Dieser Bandenchef wollte sich tarnen, das lag auf der Hand. Aber weil er zu diesen Mitteln griff, mußte es sich um einen sehr bekannten Mann aus Wech-Lake handeln. Kam Clive Blander dafür in Betracht? Parker war viel zu vorsichtig, um diese Frage zu bejahen. Er war kein Mensch, der sich aus Gründen der Bequemlichkeit selbst belog. – Sicher, Blander war der Arbeitgeber Renners und Joes, also hatte er einen engen Kontakt zu diesen Gaunern. Aber ein Beweis war das noch nicht. Die grundsätzliche Frage, die zu klären war, bestand nach Parkers Meinung darin, auf welchem Gebiet sich die Gangster betätigten. Was hatte Doktor Flander verraten wollen? Welche dunklen Geschäfte wurden von der Bande betrieben? – Der Gangsterchef hatte seine Leute bestimmt nicht aus Langeweile um sich versammelt.
Warum war Renner immer so wild geworden, sobald die Rede auf den bewußten Glaskorken gekommen war? Was verschwieg die Witwe Andersen, die Flander bei der Arbeit assistiert hatte? Warum hatte Zack, das Faktotum Flanders, so schnell sterben müssen?
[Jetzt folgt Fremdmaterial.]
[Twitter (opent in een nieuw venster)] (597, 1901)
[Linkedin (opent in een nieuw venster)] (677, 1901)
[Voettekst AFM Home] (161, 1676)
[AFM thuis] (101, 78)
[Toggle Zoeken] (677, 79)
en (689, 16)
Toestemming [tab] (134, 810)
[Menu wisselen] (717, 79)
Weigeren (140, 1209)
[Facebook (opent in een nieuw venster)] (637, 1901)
Butler Parker sog sehr heftig an der Zigarre und gab das Grübeln auf. Es hatte keinen Sinn, Fragen über Fragen zu stellen. Er wußte genau, daß er dieses Rätsel eines Tages lösen würde. Daß er sich auf dem richtigen Wege befand, bewiesen allein schon die Mordanschläge auf ihn. Er war dem Chef der Gangster unbequem geworden.
Parker hatte inzwischen den Höhenzug überquert und rollte in eine Hochebene hinein. Von weitem schon sah er das gleißende Licht von Scheinwerfern. Es handelt sich wohl um das Camp von Blander, der dort seine Konservenfabrik aufbaute und erweiterte. Parker steuerte einen erleuchteten Steinbau an und kletterte umständlich aus dem Ford. Mit kurzen Trippelschritten näherte er sich dem Eingang des zweistöckigen Hauses, wurde aber bald darauf von einem Mann aufgehalten, der eine Armbinde trug, auf der in Druckbuchstaben »Blander-Police« stand.
»Ich hege die Absicht, Mister Clive Blander einen Höflichkeitsbesuch abzustatten«, erklärte Parker und grüßte freundlich. »Ich darf wohl unterstellen, daß Mister Blander gerade vor mir eingetroffen ist, ja?«
»Der Chef ist vor ’ner Viertelstunde angekommen«, sagte der Mann ahnungslos. »Wer sind Sie denn?«
»Ich nenne mich Parker«, erwiderte der Butler. »Die Nennung meines Namens allein wird schon ausreichen, um Mister Blander zu veranlassen, mich zu empfangen.«
»Gehen Sie immer rein in die gute Stube«, sagte der Mann fassungslos, denn so viel Höflichkeit hatte er noch nie in seinem Leben auf einmal zu hören bekommen. Er deutete auf die Tür und steckte sich schnell eine Zigarre an, um sich von seinem großen Schreck zu erholen.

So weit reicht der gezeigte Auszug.